* **Provided information**:
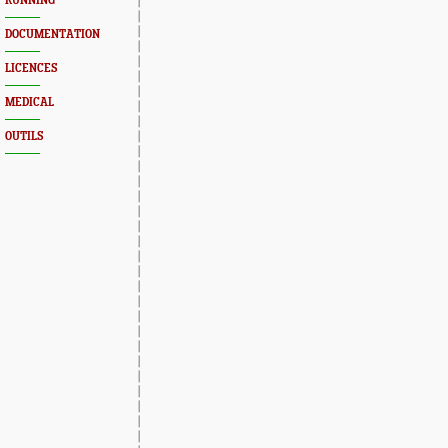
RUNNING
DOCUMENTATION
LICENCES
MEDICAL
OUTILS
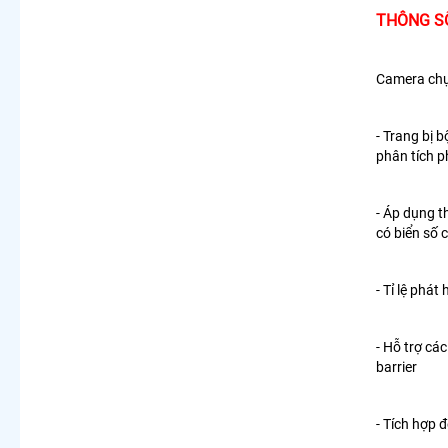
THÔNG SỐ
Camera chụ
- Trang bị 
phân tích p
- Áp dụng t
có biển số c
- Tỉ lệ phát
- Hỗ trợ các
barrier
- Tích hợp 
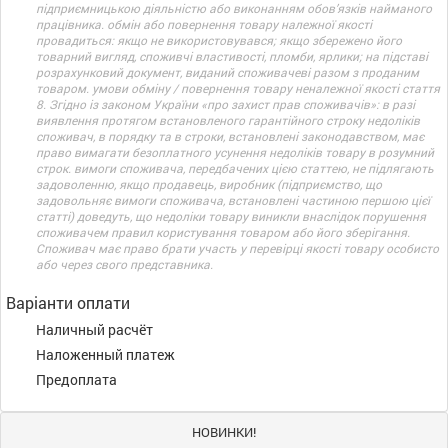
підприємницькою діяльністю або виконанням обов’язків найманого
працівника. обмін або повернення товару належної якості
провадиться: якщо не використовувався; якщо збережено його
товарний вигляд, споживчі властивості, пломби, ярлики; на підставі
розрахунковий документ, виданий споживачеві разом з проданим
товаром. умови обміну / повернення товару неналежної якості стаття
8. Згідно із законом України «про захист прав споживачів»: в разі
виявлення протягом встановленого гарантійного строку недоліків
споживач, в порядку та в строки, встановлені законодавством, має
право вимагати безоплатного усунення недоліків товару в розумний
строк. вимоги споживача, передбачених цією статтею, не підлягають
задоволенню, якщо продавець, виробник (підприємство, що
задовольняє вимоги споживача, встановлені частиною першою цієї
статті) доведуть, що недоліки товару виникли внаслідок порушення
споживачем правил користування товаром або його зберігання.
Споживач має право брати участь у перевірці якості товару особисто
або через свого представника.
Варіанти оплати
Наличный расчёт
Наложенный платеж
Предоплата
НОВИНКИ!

* **What to do**:
Restate the records above in full, word for word. Keep pictures out.

* **Exercise result**:
RUNNING
DOCUMENTATION
LICENCES
MEDICAL
OUTILS
THÔNG SỐ
Camera chụ
- Trang bị 
phân tích p
- Áp dụng t
có biển số c
- Tỉ lệ phát
- Hỗ trợ các
barrier
- Tích hợp 
підприємницькою діяльністю або виконанням обов’язків найманого
працівника. обмін або повернення товару належної якості
провадиться: якщо не використовувався; якщо збережено його
товарний вигляд, споживчі властивості, пломби, ярлики; на підставі
розрахунковий документ, виданий споживачеві разом з проданим
товаром. умови обміну / повернення товару неналежної якості стаття
8. Згідно із законом України «про захист прав споживачів»: в разі
виявлення протягом встановленого гарантійного строку недоліків
споживач, в порядку та в строки, встановлені законодавством, має
право вимагати безоплатного усунення недоліків товару в розумний
строк. вимоги споживача, передбачених цією статтею, не підлягають
задоволенню, якщо продавець, виробник (підприємство, що
задовольняє вимоги споживача, встановлені частиною першою цієї
статті) доведуть, що недоліки товару виникли внаслідок порушення
споживачем правил користування товаром або його зберігання.
Споживач має право брати участь у перевірці якості товару особисто
або через свого представника.
Варіанти оплати
Наличный расчёт
Наложенный платеж
Предоплата
НОВИНКИ!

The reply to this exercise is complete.